The Night-Time Economy Adviser for Greater Manchester, Sacha Lord, has revealed that he is discussing his options with his legal team “regarding the lack of evidence to justify the delay of the reopening of hospitality compared with non-essential retail”.
Under the Government’s ‘roadmap’ non-essential retail will potentially be allowed to open on 12 April but no earlier.
Hospitality venues will be allowed to serve people outdoors at this stage (Step 2) and there will be no need for customers to order a substantial meal with alcoholic drinks and no curfew, although customers must order, eat and drink while seated.
Indoor hospitality will potentially reopen on 17 May (Step 3) but no earlier. As in Step 2, venues will not have to serve a substantial meal with alcoholic drinks; nor will there be a curfew. Customers will, however, have to order, eat and drink while seated.
Confirmation of the discussions with his legal team came as Mr Lord said via Twitter that he could announce the Government had dropped the substantial meal requirement in their recent roadmap as a result of the court case he brought with two other residents of Manchester.
Mr Lord tweeted: “Judges in our case ruled the measure was arguably discriminatory towards certain sections of society. This is a landmark victory for hospitality.”

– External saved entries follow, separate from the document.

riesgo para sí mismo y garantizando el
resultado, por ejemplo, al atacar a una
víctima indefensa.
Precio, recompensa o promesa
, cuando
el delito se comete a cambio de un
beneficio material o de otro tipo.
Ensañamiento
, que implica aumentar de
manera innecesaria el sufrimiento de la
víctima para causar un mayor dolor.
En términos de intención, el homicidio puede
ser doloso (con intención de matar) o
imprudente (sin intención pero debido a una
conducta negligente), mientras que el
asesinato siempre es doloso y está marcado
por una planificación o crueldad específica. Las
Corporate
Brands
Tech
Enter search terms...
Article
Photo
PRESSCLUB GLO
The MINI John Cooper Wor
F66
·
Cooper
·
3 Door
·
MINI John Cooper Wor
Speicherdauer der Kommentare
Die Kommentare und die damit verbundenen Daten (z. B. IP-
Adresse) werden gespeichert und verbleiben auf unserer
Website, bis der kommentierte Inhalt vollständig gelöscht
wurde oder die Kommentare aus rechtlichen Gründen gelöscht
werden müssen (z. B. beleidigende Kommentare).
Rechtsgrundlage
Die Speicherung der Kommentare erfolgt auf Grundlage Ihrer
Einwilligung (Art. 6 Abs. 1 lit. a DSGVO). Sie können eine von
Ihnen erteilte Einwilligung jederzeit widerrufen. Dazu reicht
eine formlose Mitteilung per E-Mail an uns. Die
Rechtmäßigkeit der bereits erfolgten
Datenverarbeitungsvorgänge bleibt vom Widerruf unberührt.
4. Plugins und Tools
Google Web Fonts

Earlier this month Judge Pearce gave the claimants permission for a legal challenge over the restriction on serving alcohol unless it is with a table meal.
Amongst other things the judge said he agreed that the courts should be slow to interfere in the defendant's [the Secretary of State for Health and Social Care's] difficult tasks of assessing what is necessarily limited evidence in order to come to important public health decisions. However, the judge added, “it is arguable that the there is no scientific evidence to support the distinction that has been drawn between the service of alcohol in accordance with the Table Meal exemption and serving alcohol in other circumstances that comply with Government guidance on reducing the risk of coronavirus transmission.”
The claimants were advised by JMW Solicitors and David Lock QC of Landmark Chambers.
Mr Lord tweeted: “We will continue to work on behalf of the night time economy and hospitality sectors to ensure measures imposed are fair to both operators and the public. We will be donating all court costs recovered evenly between @HospAction and the @GMMayorsCharity.”